The Committee to Protect Journalists calls on Russian authorities to immediately release Russian journalist Nika Novak, who was sentenced by a court in the far-eastern city of Chita on Tuesday to four years in prison on “confidential cooperation with a foreign organization” charges.
“Nika Novak’s four-year prison sentence handed behind closed doors in the Russian Far East demonstrates that the Russian authorities are continuing their relentless, silent crackdown on journalists,” said Gulnoza Said, CPJ’s program coordinator for Europe and Central Asia. “Russian authorities should not contest Novak’s appeal and immediately release her and all other jailed journalists.”
Russia’s Federal Security Service (FSB) regional branch accused Novak of cooperating with a foreign media outlet, alleging that she was paid to help prepare inaccurate materials discrediting the Russian army and state authorities.
Novak was detained on December 25, 2023, and ordered held under arrest until February 24, 2024, under “confidential” cooperation charges. The law, adopted in July 2022, imposes a prison sentence of up to eight years in jail, under Article 275.1 of Russia’s criminal code.
Novak is the first journalist to be sentenced to prison under this law, according to investigative news outlet Agentstvo.
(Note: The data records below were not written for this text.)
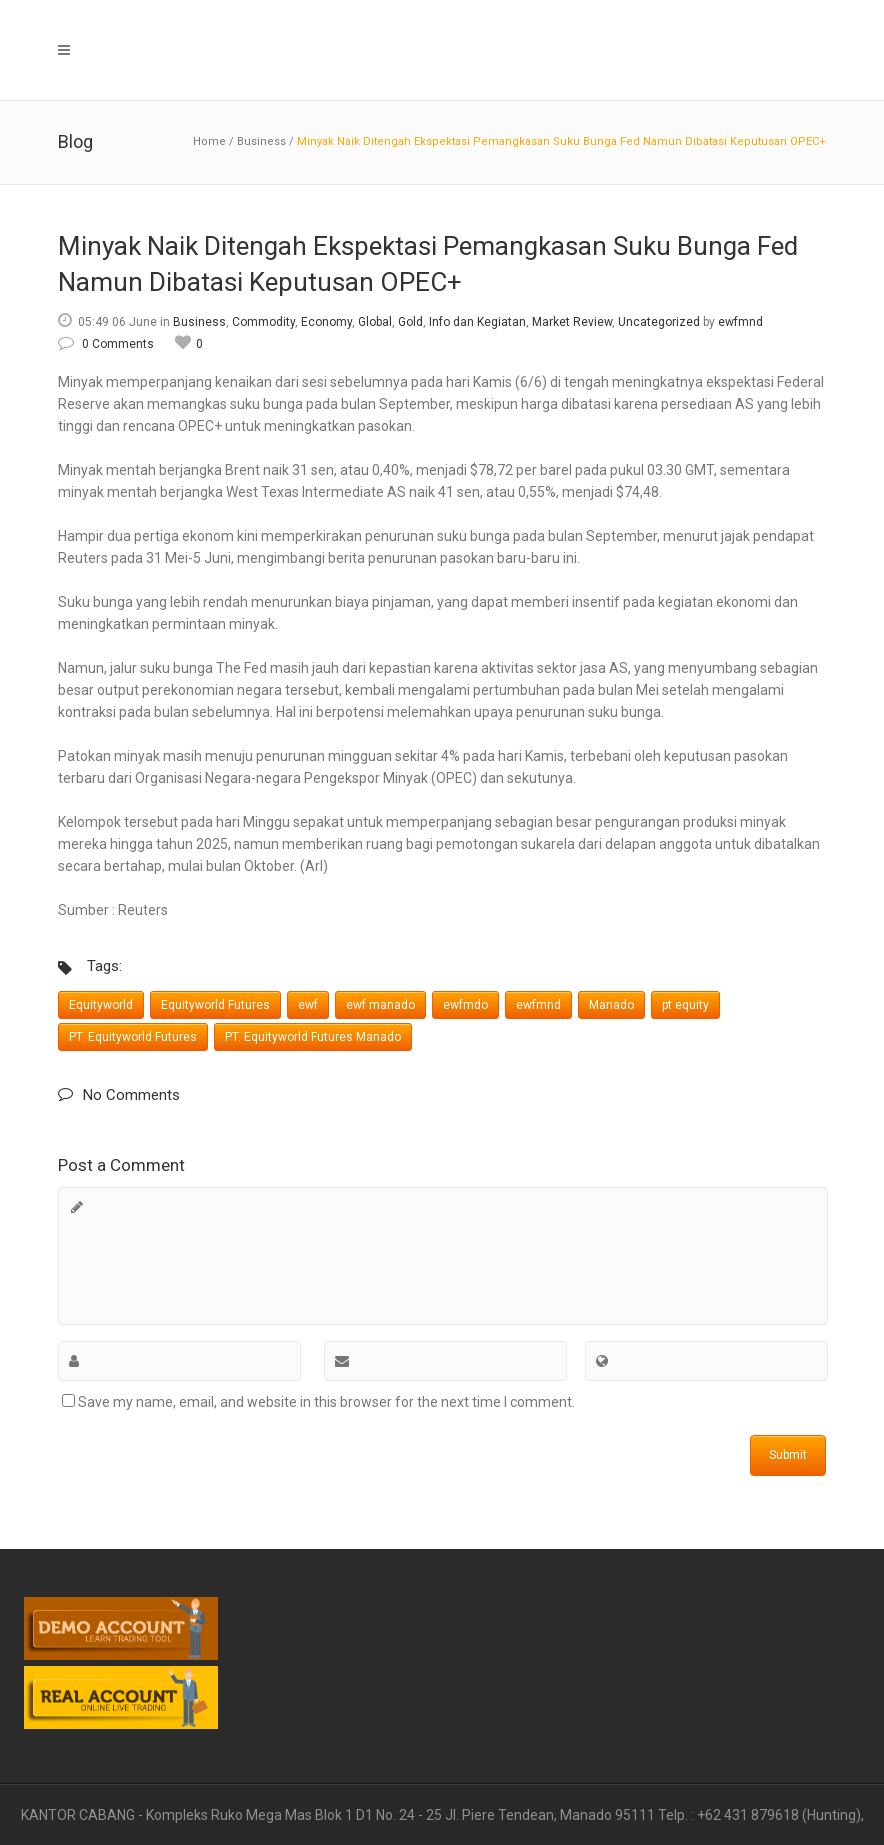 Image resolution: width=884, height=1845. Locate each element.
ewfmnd (740, 322)
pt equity (685, 1005)
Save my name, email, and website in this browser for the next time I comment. (326, 1402)
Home (209, 141)
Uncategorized (659, 322)
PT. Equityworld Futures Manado (313, 1037)
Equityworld (101, 1005)
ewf (308, 1005)
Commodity (263, 322)
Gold (410, 322)
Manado (611, 1005)
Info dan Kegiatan (477, 322)
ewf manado (380, 1005)
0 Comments (106, 344)
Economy (326, 322)
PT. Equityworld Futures (133, 1037)
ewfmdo (465, 1005)
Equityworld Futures (215, 1005)
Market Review (572, 322)
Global (375, 322)
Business (261, 141) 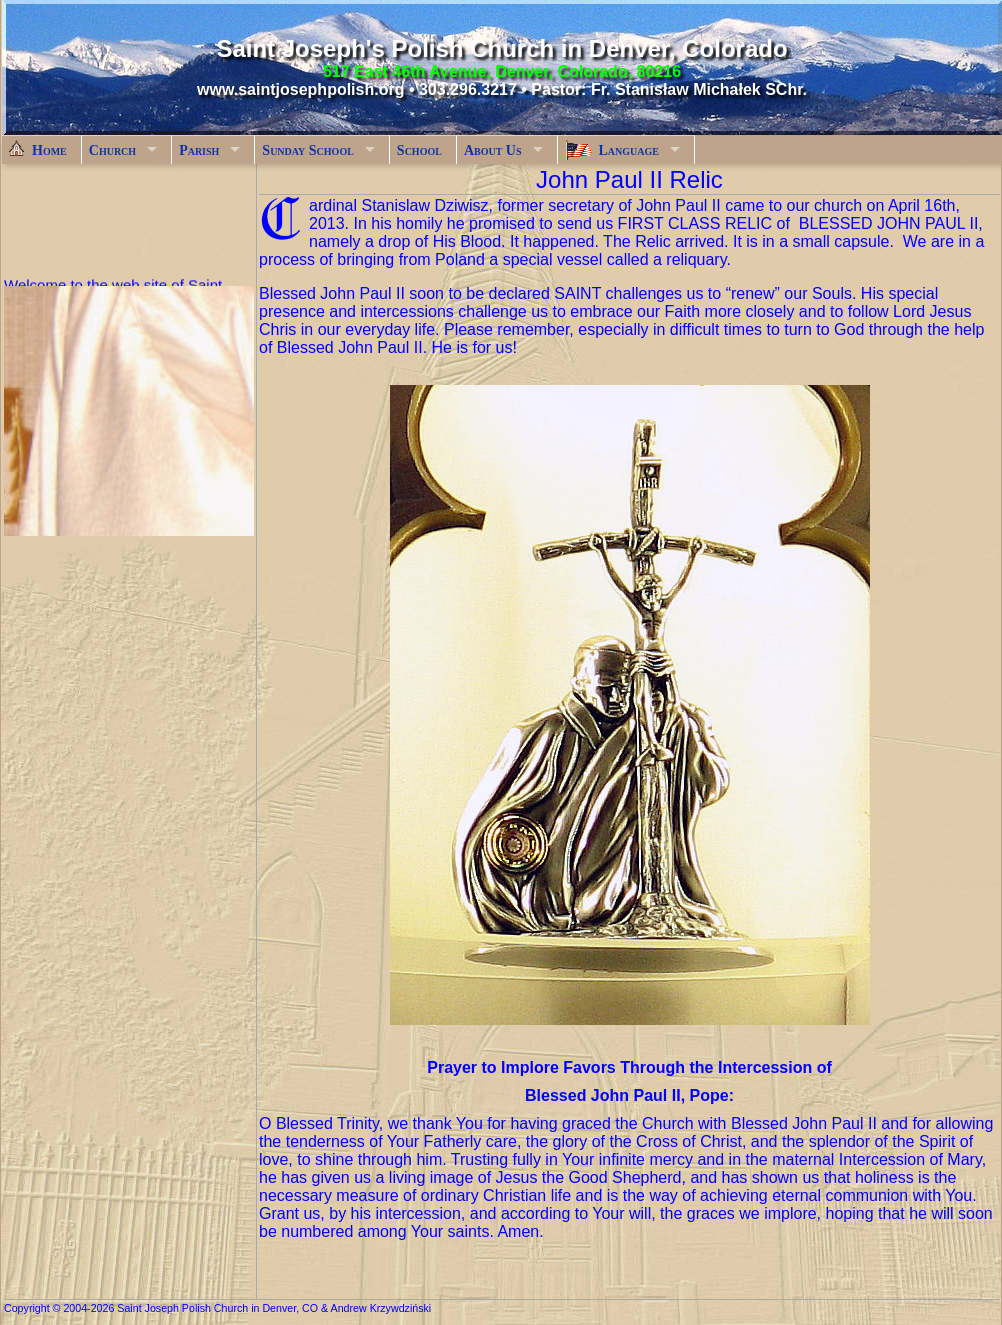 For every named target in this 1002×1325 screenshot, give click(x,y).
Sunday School (308, 150)
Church (112, 150)
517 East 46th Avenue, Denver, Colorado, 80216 (502, 71)
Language (612, 150)
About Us (493, 150)
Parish (199, 150)
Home (38, 149)
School (419, 150) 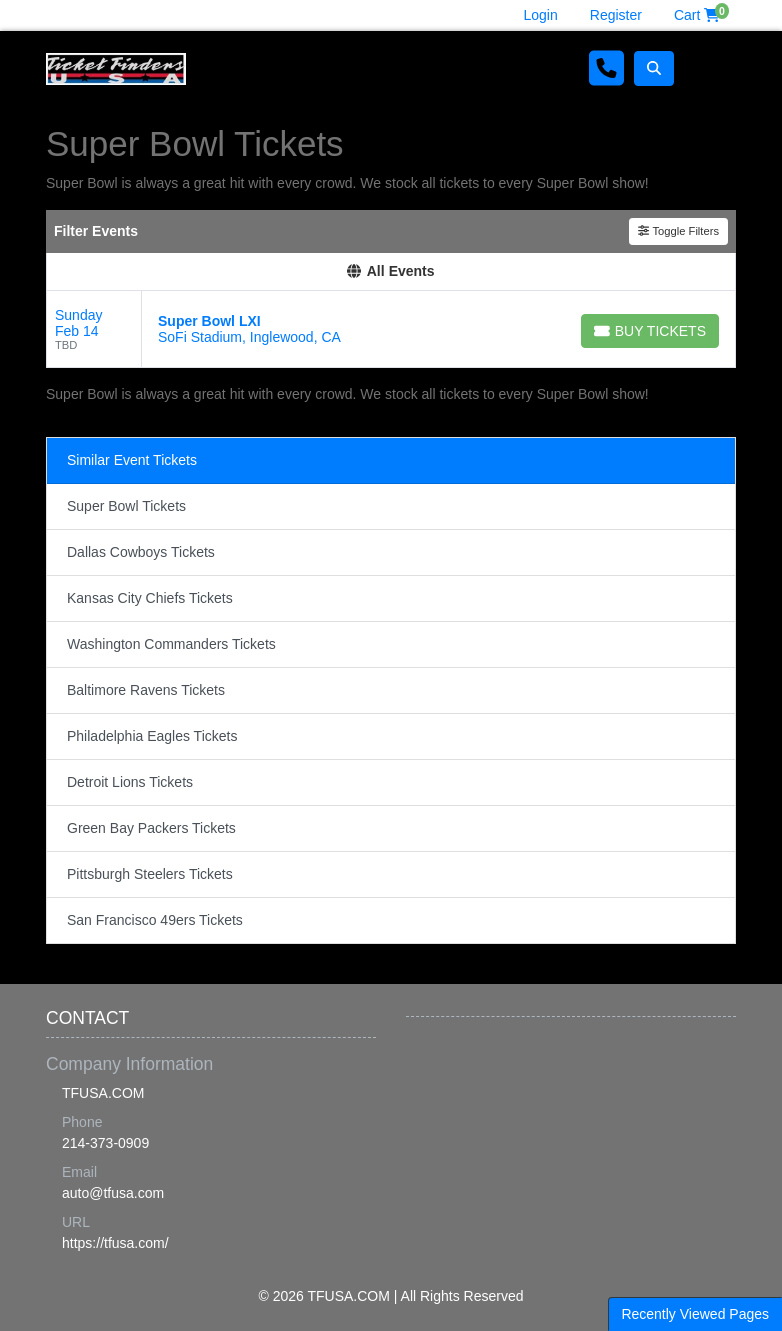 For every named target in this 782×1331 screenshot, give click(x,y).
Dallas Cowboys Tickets (141, 552)
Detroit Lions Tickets (130, 782)
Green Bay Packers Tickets (151, 828)
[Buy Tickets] (650, 331)
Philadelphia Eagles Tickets (152, 736)
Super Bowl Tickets (126, 506)
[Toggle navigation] (710, 69)
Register (616, 15)
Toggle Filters (678, 231)
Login (541, 15)
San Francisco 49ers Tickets (155, 920)
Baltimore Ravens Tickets (146, 690)
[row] (391, 329)
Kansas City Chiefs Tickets (150, 598)
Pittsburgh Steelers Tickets (150, 874)
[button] (654, 68)
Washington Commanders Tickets (171, 644)
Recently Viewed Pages (695, 1314) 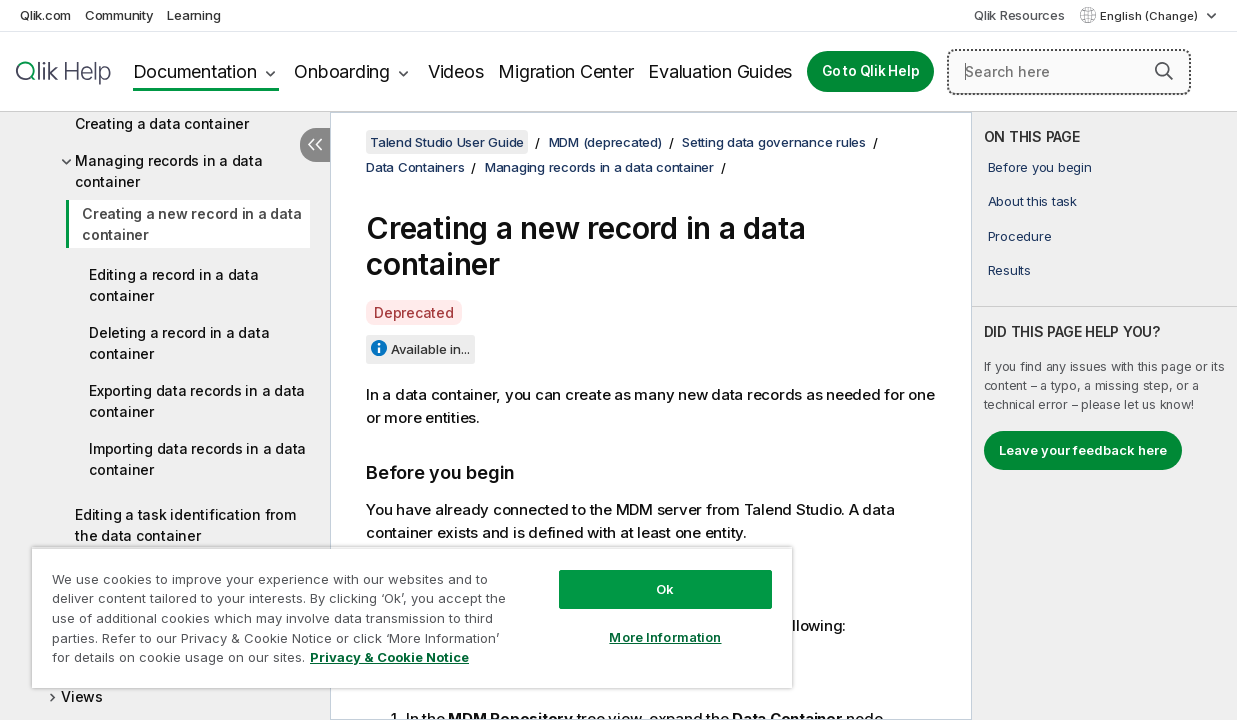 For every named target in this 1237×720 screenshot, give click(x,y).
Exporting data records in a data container (197, 401)
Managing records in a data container (169, 171)
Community (119, 15)
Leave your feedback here (1083, 450)
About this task (1032, 201)
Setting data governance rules (774, 142)
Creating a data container (162, 123)
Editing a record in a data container (174, 285)
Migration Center (565, 71)
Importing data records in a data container (197, 459)
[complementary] (1104, 416)
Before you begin (1040, 167)
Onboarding (342, 71)
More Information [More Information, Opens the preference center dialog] (629, 622)
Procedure (1020, 236)
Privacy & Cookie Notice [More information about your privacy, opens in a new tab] (168, 661)
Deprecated (414, 312)
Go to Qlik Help (870, 71)
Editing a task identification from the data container (185, 525)
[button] (1164, 71)
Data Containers (415, 167)
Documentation (195, 71)
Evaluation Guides (720, 71)
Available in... (430, 349)
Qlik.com (45, 15)
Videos (456, 71)
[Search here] (1069, 72)
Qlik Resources (1019, 15)
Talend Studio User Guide (447, 142)
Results (1009, 270)
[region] (390, 610)
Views (82, 696)
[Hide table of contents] (315, 145)
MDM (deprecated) (605, 142)
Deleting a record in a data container (179, 343)
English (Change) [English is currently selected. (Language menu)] (1150, 16)
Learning (193, 15)
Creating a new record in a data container (191, 224)
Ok (629, 574) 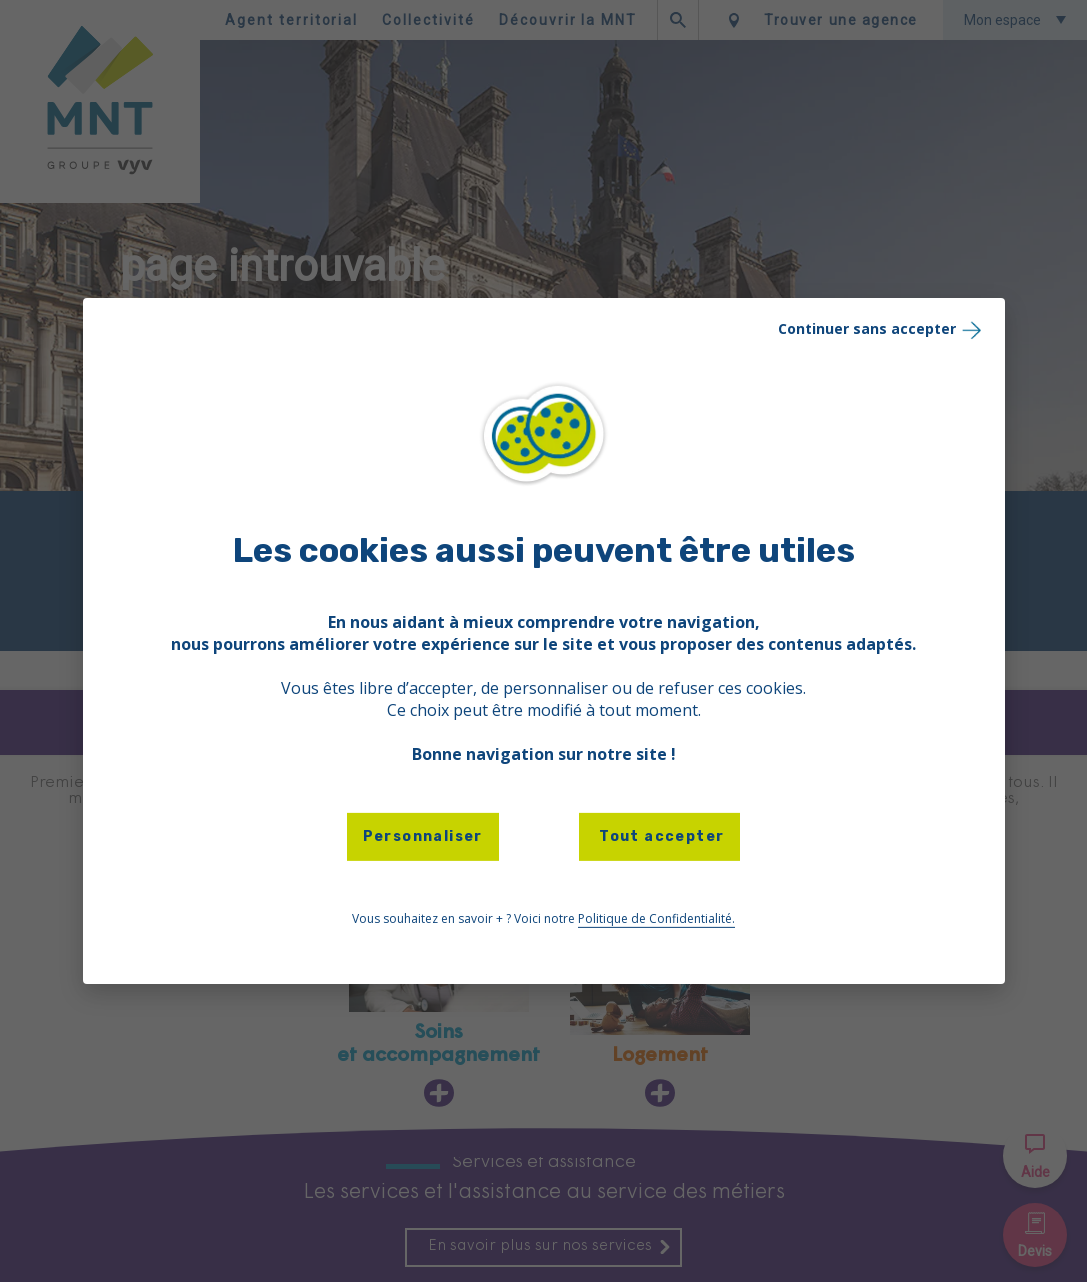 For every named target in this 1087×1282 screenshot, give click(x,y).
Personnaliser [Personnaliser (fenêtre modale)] (423, 836)
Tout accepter (660, 836)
She plans to appeal her sentence, a source close to her case told CPJ under condition of anonymity.
“We condemn today’s unjust conviction and sentencing of RFE/RL journalist Nika Novak in Russia. These politically motivated charges are intended to silence individual reporters and cause a chilling effect,” RFE/RL President and CEO Stephen Capus said in a statement shared with CPJ via email.
Novak is the former editor-in-chief of local outlet ChitaMedia and former editor-in-chief of the local news portal Zab.ru. Since 2022, she has been a freelance correspondent for the U.S. Congress-funded broadcaster Radio Free Europe/Radio Liberty (RFE/RL), which authorities have banned as undesirable in February 2024.
CPJ emailed the branch of Russia’s Investigative Committee in Zabaykalsky Krai, where ChitaMedia is located, for comment but received no response. CPJ called the press service of FSB branch in Zabaykalsky Krai, but nobody picked up the phone.
Russia is the world’s fourth-worst jailer of journalists, with CPJ’s most recent prison census documenting at least 22 journalists, in prison on December 1, 2023.